# TABLE PERSON

This table is composed by 3 tables:

- <code>train_person_1</code> with depth=1
- <code>train_person_2</code> with depth=2


We will analyze this points:

- the columns of all dataframes
- how to merge them
- their NA meanings and how to fill them
- some plots
- how to create some behavioural KPI.

# 1. SETTINGS

In [None]:
import polars as pl
import matplotlib.pyplot as plt
import seaborn as sns
import pandas as pd
import sys
import os 

sys.path.append("../../")
from src.utils import get_feature_definitions

In [None]:
dataPath = "../../data/"

In [None]:
df_feature_definition = pl.read_csv(dataPath + "feature_definitions.csv")        

In [None]:
table_person_1 = pl.read_parquet(dataPath + "parquet_files/train/train_person_1.parquet")
table_person_2 = pl.read_parquet(dataPath + "parquet_files/train/train_person_2.parquet")

# 2. TRAIN PERSON 1 

In [None]:
with pl.Config() as cfg:
    cfg.set_fmt_str_lengths(150)
    cfg.set_tbl_rows(-1)

    display(get_feature_definitions(table_person_1.columns, df_feature_definition)) 

# 3. TRAIN PERSON 2

In [None]:
table_person_2_pd = table_person_2.to_pandas()

In [None]:
with pl.Config() as cfg:
    cfg.set_fmt_str_lengths(150)
    cfg.set_tbl_rows(-1)

    display(get_feature_definitions(table_person_2.columns, df_feature_definition)) 

In [None]:
number_of_persons = table_person_2.group_by("case_id").agg(
    pl.col("num_group2").max().alias("number_of_persons")
).sort("number_of_persons", descending=True)

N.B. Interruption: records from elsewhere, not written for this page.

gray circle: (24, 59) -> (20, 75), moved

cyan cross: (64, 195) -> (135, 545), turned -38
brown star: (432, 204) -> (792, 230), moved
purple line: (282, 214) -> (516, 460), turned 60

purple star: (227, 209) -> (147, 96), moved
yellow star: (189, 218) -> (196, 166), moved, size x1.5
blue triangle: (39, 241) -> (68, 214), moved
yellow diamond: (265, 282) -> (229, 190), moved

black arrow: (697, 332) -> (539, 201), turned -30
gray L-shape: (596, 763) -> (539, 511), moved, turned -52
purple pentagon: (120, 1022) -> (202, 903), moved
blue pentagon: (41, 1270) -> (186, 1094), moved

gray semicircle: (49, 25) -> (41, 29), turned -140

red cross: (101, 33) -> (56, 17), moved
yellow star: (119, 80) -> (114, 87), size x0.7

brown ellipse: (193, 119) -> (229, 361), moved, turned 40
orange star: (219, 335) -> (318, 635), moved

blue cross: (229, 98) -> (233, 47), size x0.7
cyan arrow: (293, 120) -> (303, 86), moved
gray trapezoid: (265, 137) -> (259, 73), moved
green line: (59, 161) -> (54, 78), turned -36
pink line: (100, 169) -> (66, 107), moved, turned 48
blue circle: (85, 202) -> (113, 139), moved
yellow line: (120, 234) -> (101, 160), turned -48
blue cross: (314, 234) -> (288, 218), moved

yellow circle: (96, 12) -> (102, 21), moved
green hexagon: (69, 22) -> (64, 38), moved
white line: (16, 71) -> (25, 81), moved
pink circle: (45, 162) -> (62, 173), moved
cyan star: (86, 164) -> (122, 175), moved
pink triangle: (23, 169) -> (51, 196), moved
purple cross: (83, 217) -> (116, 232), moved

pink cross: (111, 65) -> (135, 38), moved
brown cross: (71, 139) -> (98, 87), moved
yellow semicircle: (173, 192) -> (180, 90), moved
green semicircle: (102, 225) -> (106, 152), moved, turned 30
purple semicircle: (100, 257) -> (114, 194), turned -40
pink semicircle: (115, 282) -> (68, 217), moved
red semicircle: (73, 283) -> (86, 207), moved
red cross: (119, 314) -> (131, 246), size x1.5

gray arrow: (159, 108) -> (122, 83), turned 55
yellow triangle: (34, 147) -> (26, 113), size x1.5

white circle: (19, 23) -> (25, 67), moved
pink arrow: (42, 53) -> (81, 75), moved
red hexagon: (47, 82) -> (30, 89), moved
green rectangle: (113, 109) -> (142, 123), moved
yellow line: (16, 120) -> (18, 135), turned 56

summary_status = table_person_2.filter(pl.col("num_group1")==0).sort("num_group2", descenging=False).group_by("case_id").agg(
    pl.col("empls_employedfrom_796D").min().alias("start_to_work"),
    pl.col("empls_employer_name_740M").n_unique().alias("number_of_employers"),
    pl.col("empls_employedfrom_796D").n_unique().alias("number_of_economical_status_changes"),
    
    pl.col("addres_zip_823M").n_unique().alias("number_of_house_changes"),    
    (pl.col("addres_role_871L") == "PERMANENT").max().alias("is_permanent_work"),
    (pl.col("addres_role_871L") == "TEMPORARY").max().alias("is_temporary_work"),
    (pl.col("addres_role_871L") == "PERMANENT").last().alias("is_permanent_last_work"),
    (pl.col("addres_role_871L") == "TEMPORARY").last().alias("is_temporary_last_work"),
    

)

In [None]:
table_person_2_agg_conts_role = table_person_2.filter(pl.col("num_group1") == 0).sort("num_group2", descending=False).group_by("case_id").agg(
        pl.col("conts_role_79M").last().alias("last_conts_role_79M"),
        pl.col("conts_role_79M").first().alias("first_conts_role_79M"),
        pl.col("conts_role_79M").mode().alias("most_frequent_conts_role_79M"),

        pl.col("empls_economicalst_849M").last().alias("last_empls_economicalst_849M"),
        pl.col("empls_economicalst_849M").first().alias("first_empls_economicalst_849M"),
        pl.col("empls_economicalst_849M").mode().alias("most_frequent_empls_economicalst_849M"),

        
        pl.col("empls_employer_name_740M").last().alias("last_empls_employer_name_740M"),
        pl.col("empls_employer_name_740M").first().alias("first_empls_employer_name_740M"),
        pl.col("empls_employer_name_740M").mode().alias("most_frequent_empls_employer_name_740M"),

        pl.col("addres_role_871L").last().alias("last_addres_role_871L"),
        pl.col("addres_role_871L").first().alias("first_addres_role_871L"),
        pl.col("addres_role_871L").mode().alias("most_frequent_addres_role_871L"),
        
        pl.col("addres_zip_823M").last().alias("last_addres_zip_823M"),
        pl.col("addres_zip_823M").first().alias("first_addres_zip_823M"),
        pl.col("addres_zip_823M").mode().alias("most_frequent_addres_zip_823M"),


        pl.col("addres_district_368M").last().alias("last_addres_addres_district_368M"),
        pl.col("addres_district_368M").first().alias("first_addres_addres_district_368M"),
        pl.col("addres_district_368M").mode().alias("most_frequent_addres_district_368M"),

)


## 3.1 TABLE PERSON 2:NULL ANALYSIS

In [None]:
df_nulls = (table_person_2.null_count() / table_person_2.shape[0]).transpose(include_header=True).sort(by="column_0", descending=True).to_pandas()
df_nulls["perc_of_nulls"] = df_nulls.iloc[:, 1] 
df_nulls = df_nulls.drop("column_0", axis = 1)
df_nulls

The only null information are related with:
- start of employment
- related people
- address role


In [None]:
case_id_without_start_empl = table_person_2.filter(pl.col("num_group1") == 0).filter(pl.col("empls_employedfrom_796D").is_null()).select("case_id").unique()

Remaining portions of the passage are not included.